The exact number of victims of the extrajudicial executions is impossible to verify given the difficulties of accessing and evaluating the information from Syria. But Human Rights Watch documented at least 12 cases of executions in Idlib and Homs governorates. Human Rights Watch has received additional reports of many more similar incidents, but included in this report only cases in which researchers personally interviewed witnesses to the incidents.
In the cases documented by Human Rights Watch, at least 85 victims were Syrian residents who did not take part in the fighting, including women and children. The report describes in detail several cases of mass executions of civilians, including the killing of at least 13 men in the Bilal mosque in Idlib on March 11, the execution of at least 25 men during a search-and-arrest operation in the Sultaniya neighborhood of Homs on March 3, and the killing of at least 47 people, mainly women and children, in the `Adwiyya, Karm al-Zaytoun, and Refa`i neighborhoods of Homs on March 11 and 12.

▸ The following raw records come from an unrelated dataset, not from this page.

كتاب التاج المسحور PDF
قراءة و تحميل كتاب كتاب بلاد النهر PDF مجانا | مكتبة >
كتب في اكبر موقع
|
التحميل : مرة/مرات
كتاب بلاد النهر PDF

In these cases, Syrian security forces, operating alone or together with pro-government Shabeeha militias, captured and executed people who were trying to escape as the army took over their towns, shot or stabbed people in their homes as the security forces entered the captured towns, or executed detained residents while conducting house searches.
For example, Louai, a resident who stayed in the Baba Amr neighborhood of Homs after the army took it over, described the execution of his brother and four of his neighbors on March 2. Louai, who asked that his real name not be used for fear of reprisals, said that the army first entered his neighbors’ house, dragged the four men who were there outside, and slaughtered them with knives in front of their families. The soldiers then came into Louai’s house, and, when he and his brother raised their hands, shot at them both, wounding Louai and killing his brother.
Human Rights Watch also documented the executions of at least 16 opposition fighters, whom the Syrian security forces shot point blank after they had been captured or wounded and were no longer fighting. Those cases raised concerns that the army has adopted a policy, official or unofficial, of taking no prisoners.